▶ [To do]
Taking the line with "September 2023" as the first and the line with "OUR HOLIDAY CAMPS" as the last, set down the lines below exactly, pictures excluded.

▶ [Source information]
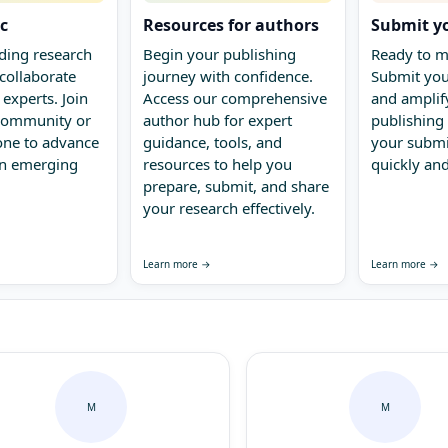
ic
Resources for authors
Submit y
ding research
Begin your publishing
Ready to m
collaborate
journey with confidence.
Submit you
 experts. Join
Access our comprehensive
and amplify
 community or
author hub for expert
publishing 
one to advance
guidance, tools, and
your submi
in emerging
resources to help you
quickly and
prepare, submit, and share
your research effectively.
Learn more →
Learn more →
M
M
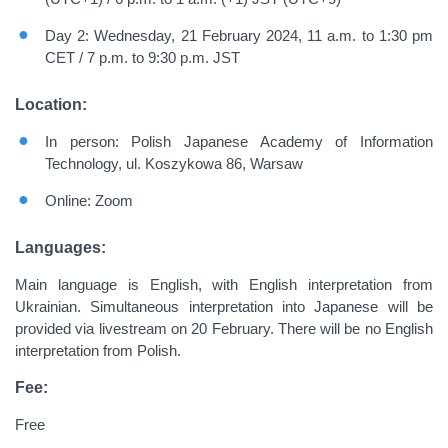
Day 2: Wednesday, 21 February 2024, 11 a.m. to 1:30 pm
CET / 7 p.m. to 9:30 p.m. JST
Location:
In person: Polish Japanese Academy of Information
Technology, ul. Koszykowa 86, Warsaw
Online: Zoom
Languages:
Main language is English, with English interpretation from
Ukrainian. Simultaneous interpretation into Japanese will be
provided via livestream on 20 February. There will be no English
interpretation from Polish.
Fee:
Free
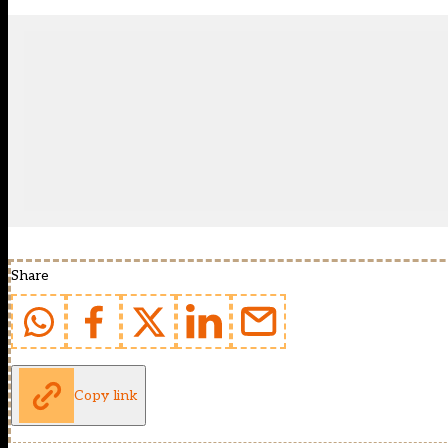
Share
Copy link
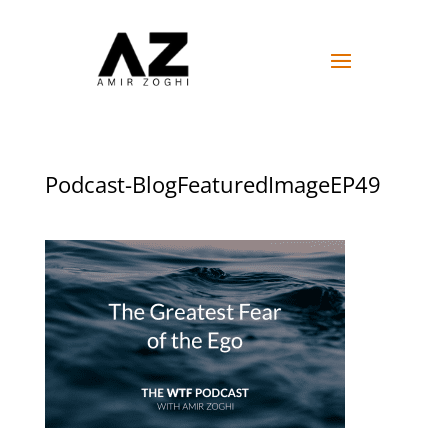
Podcast-BlogFeaturedImageEP49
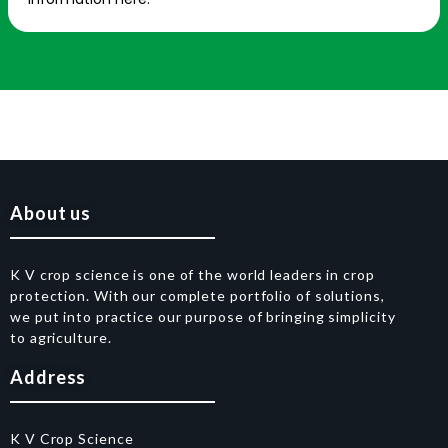
About us
K V crop science is one of the world leaders in crop
protection. With our complete portfolio of solutions,
we put into practice our purpose of bringing simplicity
to agriculture.
Address
K V Crop Science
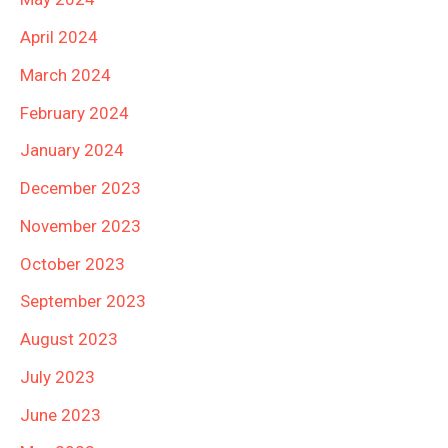
April 2024
March 2024
February 2024
January 2024
December 2023
November 2023
October 2023
September 2023
August 2023
July 2023
June 2023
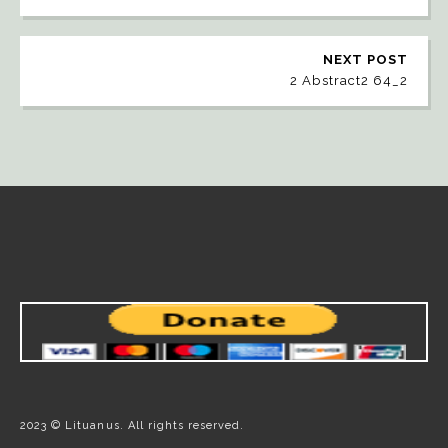
NEXT POST
2 Abstract2 64_2
2023 © Lituanus. All rights reserved.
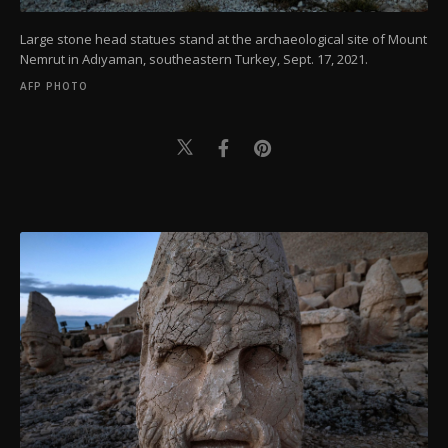
Large stone head statues stand at the archaeological site of Mount
Nemrut in Adıyaman, southeastern Turkey, Sept. 17, 2021.
AFP PHOTO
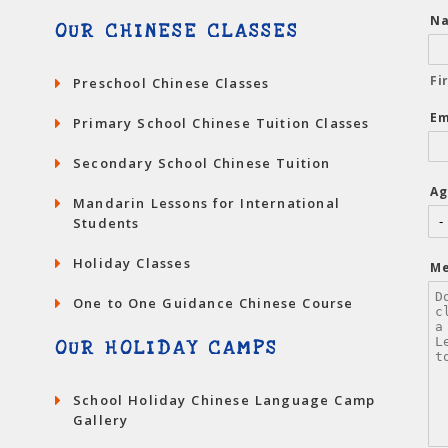
N
OUR CHINESE CLASSES
Fi
Preschool Chinese Classes
Em
Primary School Chinese Tuition Classes
Secondary School Chinese Tuition
Ag
Mandarin Lessons for International
Students
Holiday Classes
M
One to One Guidance Chinese Course
OUR HOLIDAY CAMPS
School Holiday Chinese Language Camp
Gallery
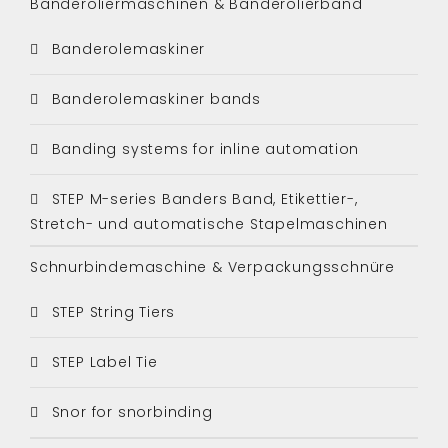
Banderoliermaschinen & Banderolierband
Banderolemaskiner
Banderolemaskiner bands
Banding systems for inline automation
STEP M-series Banders Band, Etikettier-,
Stretch- und automatische Stapelmaschinen
Schnurbindemaschine & Verpackungsschnüre
STEP String Tiers
STEP Label Tie
Snor for snorbinding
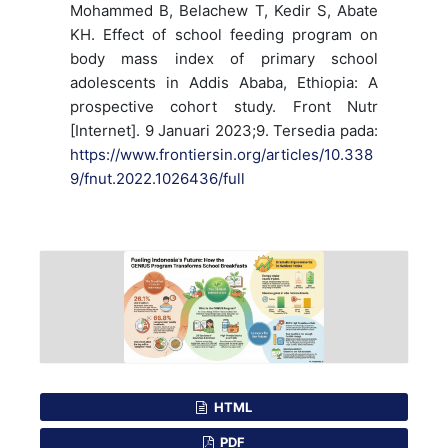
Mohammed B, Belachew T, Kedir S, Abate
KH. Effect of school feeding program on
body mass index of primary school
adolescents in Addis Ababa, Ethiopia: A
prospective cohort study. Front Nutr
[Internet]. 9 Januari 2023;9. Tersedia pada:
https://www.frontiersin.org/articles/10.338
9/fnut.2022.1026436/full
HTML
PDF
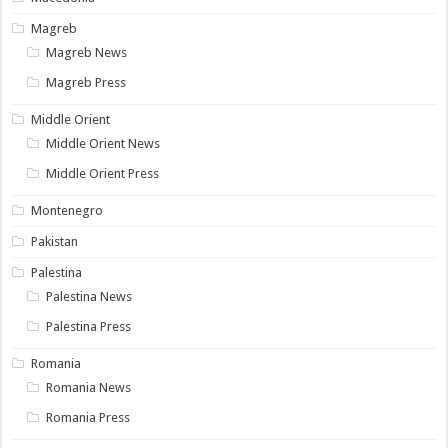
Magreb
Magreb News
Magreb Press
Middle Orient
Middle Orient News
Middle Orient Press
Montenegro
Pakistan
Palestina
Palestina News
Palestina Press
Romania
Romania News
Romania Press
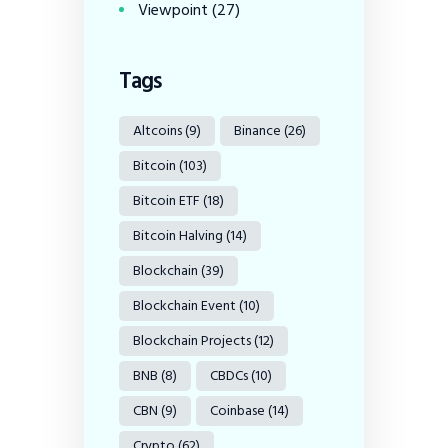
Viewpoint
(27)
Tags
Altcoins
(9)
Binance
(26)
Bitcoin
(103)
Bitcoin ETF
(18)
Bitcoin Halving
(14)
Blockchain
(39)
Blockchain Event
(10)
Blockchain Projects
(12)
BNB
(8)
CBDCs
(10)
CBN
(9)
Coinbase
(14)
Crypto
(62)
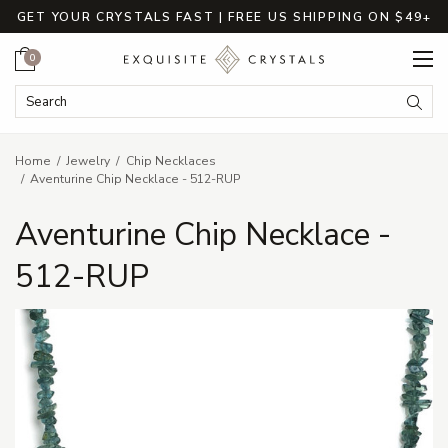
GET YOUR CRYSTALS FAST | FREE US SHIPPING ON $49+
Cart
0
Search Keyword:
Searc
Home
Jewelry
Chip Necklaces
Aventurine Chip Necklace - 512-RUP
Aventurine Chip Necklace -
512-RUP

▶ [Written response]
September 2023
August 2023
July 2023
June 2023
NEXT POST
2 Abstract2 64_2
2023 © Lituanus. All rights reserved.
Large stone head statues stand at the archaeological site of Mount
Nemrut in Adıyaman, southeastern Turkey, Sept. 17, 2021.
AFP PHOTO
N
OUR CHINESE CLASSES
Fi
Preschool Chinese Classes
Em
Primary School Chinese Tuition Classes
Secondary School Chinese Tuition
Ag
Mandarin Lessons for International
Students
Holiday Classes
M
One to One Guidance Chinese Course
OUR HOLIDAY CAMPS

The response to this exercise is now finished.